Die Verantwortlichen in der Firmenzentrale sind noch ruhig. Es ist ja so etwas wie ein Neuanfang für Tuchel, aber einer ohne Schonfrist. Er steht unter Beachtung, muss liefern, der Vereinsführung und vor allem auch den Spielern vermitteln, dass das, was er macht und sagt, Hand und Fuß hat. Das aber scheint ihm noch nicht gelungen zu sein.

Es geht im Moment vielleicht weniger um das, was Tuchel täglich auf dem Trainingsplatz macht, sondern vielmehr um das, was er sagt. Als er nach der 0:3-Niederlage gegen Leipzig im Supercup am vergangenen Samstag in die Mikrofone knurrte, dass die Leistung „unerklärlich“ sei, beging er den Kapitalfehler eines Trainers. Denn öffentlich Ratlosigkeit einzugestehen, kann der Anfang vom Ende sein.

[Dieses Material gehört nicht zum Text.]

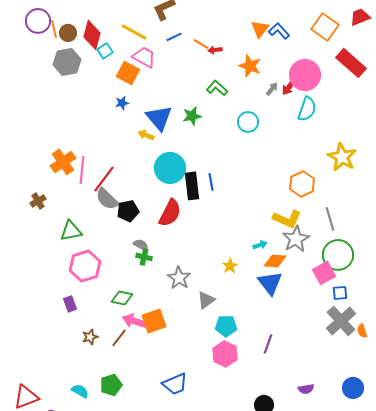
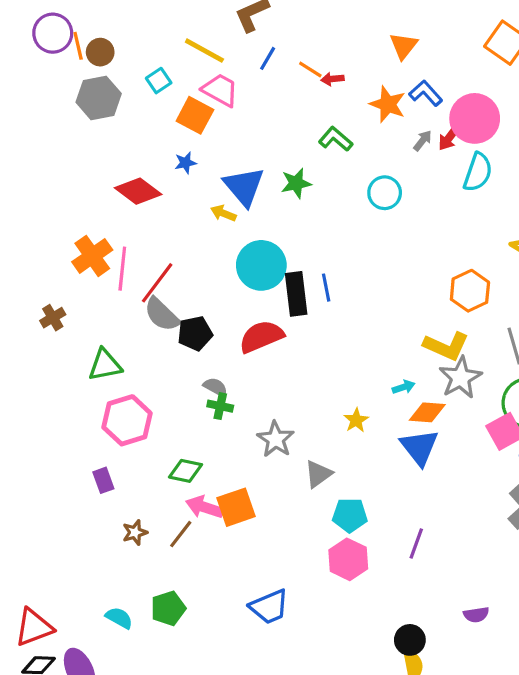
blue L-shape: (279, 31) -> (426, 93), moved
red diamond: (92, 35) -> (138, 191), moved, turned -68
blue line: (174, 37) -> (268, 58), turned -35
red semicircle: (170, 213) -> (261, 337), turned -140

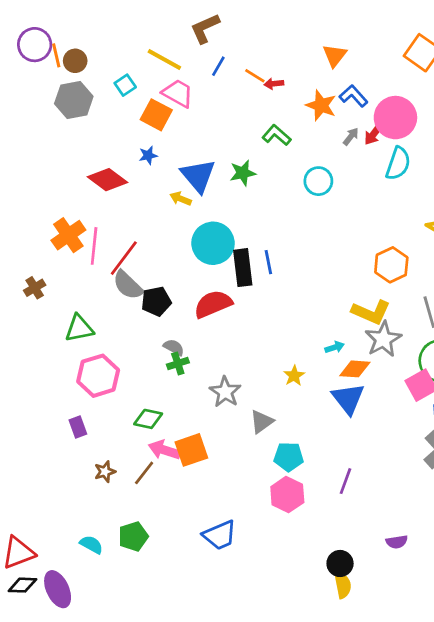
green cross: (220, 406) -> (178, 363), turned -30

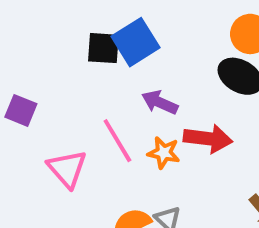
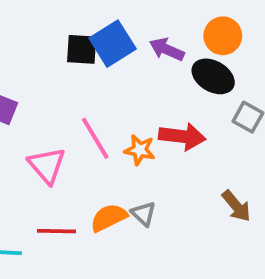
purple arrow: (160, 102) -> (167, 49), moved

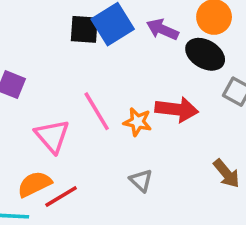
orange semicircle: (109, 218) -> (34, 184), moved
red line: (57, 231) -> (61, 197), turned -32

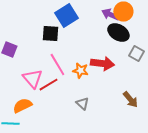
black square: (84, 29) -> (50, 34), moved
purple arrow: (162, 29) -> (110, 15), moved
red line: (61, 197) -> (48, 85), moved

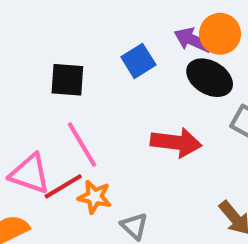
blue square: (66, 16) -> (138, 61), moved, size x0.7
orange star: (80, 71) -> (95, 197), moved
pink triangle: (32, 79) -> (30, 174), turned -30

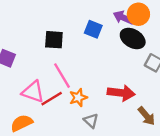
blue square: (138, 61) -> (93, 29), turned -36
red arrow: (176, 142) -> (121, 93), moved
orange star: (95, 197) -> (78, 98), moved, turned -30

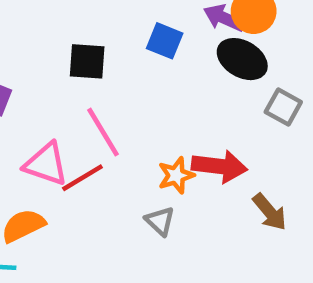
orange star: (78, 98) -> (176, 175), moved

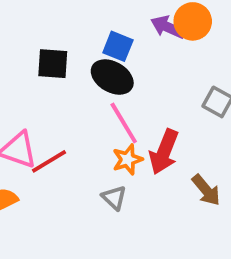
black ellipse: (242, 59) -> (112, 77), moved
pink line: (103, 132) -> (124, 123), moved
red arrow: (219, 166) -> (164, 152), turned 105

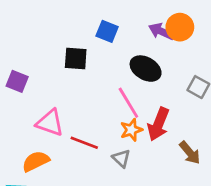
blue square: (118, 46) -> (107, 31), moved
black ellipse: (112, 77) -> (146, 69), moved
red line: (49, 161) -> (84, 143), moved, turned 52

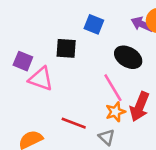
purple square: (17, 81) -> (23, 61), moved
pink triangle: (50, 123) -> (41, 79), moved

Gut, Tuchel stand kurz nach dem Schlusspfiff wohl noch zu sehr unter dem Eindruck des missratenen Spiels, etwas später in der Pressekonferenz war er nicht weniger konsterniert, vermied es aber, noch einmal zu sagen, dass er nicht wisse, woran es gelegen habe. „Die Kritik war berechtigt“, gab er mit etwas Abstand am Donnerstag zu. „Ich dachte, wir sind schon einen Schritt weiter“, aber „wir haben noch nicht den richtigen Schlüssel gefunden, um das Schloss zu knacken.“

Kein Trainer hat bei den Transfers so viel Mitspracherecht wie Tuchel

Der FC Bayern des Sommers 2023 ist sicher schon eine Tuchel-Mannschaft, aber nicht so, wie er sich das vorgestellt hat. Als erster Trainer ist er ganz offiziell in die Transferpolitik dieses Sommers eingebunden, hinterlegte nicht nur Wünsche wie sonst bei Bayern üblich, sondern gehört zum siebenköpfigen Ausschuss Sport, der sich mit Kaderplanung beschäftigt. So viel Mitspracherecht hatte ein Trainer noch nie beim FC Bayern und vermutlich wird so viel Mitspracherecht auch nie wieder einer haben.

Allerdings scheint es in diesem Gremien unterschiedliche Präferenzen gegeben zu haben oder nicht immer zu geben. Man habe, monierte Tuchel am Rande der Asientour vor ein paar Wochen, „keine holding six“, keinen Mittelfeldspieler also, der sich als Absicherung versteht und defensiv agiert, anders als Joshua Kimmich, Konrad Laimer oder auch Leon Goretzka, die allesamt offensiv denken.

Tuchel muss aus den Stars und Sternchen eine Mannschaft bilden

Uli Hoeneß, der nach den Turbulenzen am Ende der vergangenen Saison wieder näher – oder besser: noch näher – an seine Bayern herangerückt ist und ebenfalls der Transfer-Taskforce angehört, sieht das anders. Die Frage nach einer Sechs stelle sich für ihn gar nicht, erklärte er. „Weil Laimer ein Transfer ist, an dem wir sehr viel Spaß haben werden.“ Tuchel ist von dem Österreicher zwar überzeugt, wird ihn wohl gegen Bremen von Anfang an bringen, aber ob er ihn geholt hätte, ist fraglich. Den Transfer von Laimer hatte noch Ex-Coach Julian Nagelsmann eingefädelt.

Tuchel weiß, dass es mit neuem Personal alleine nicht getan ist. Es geht auch darum, aus all den Stars und Sternchens, aus den Chefs und Chefchens ein Team mit einer klaren Hierarchie zu bilden. Und beim FC Bayern geht es in diesem Moment auch noch darum, die misslungene Schlussphase der vergangenen Saison aus den Köpfen zu bekommen. Aus denen der Spieler und des Trainers.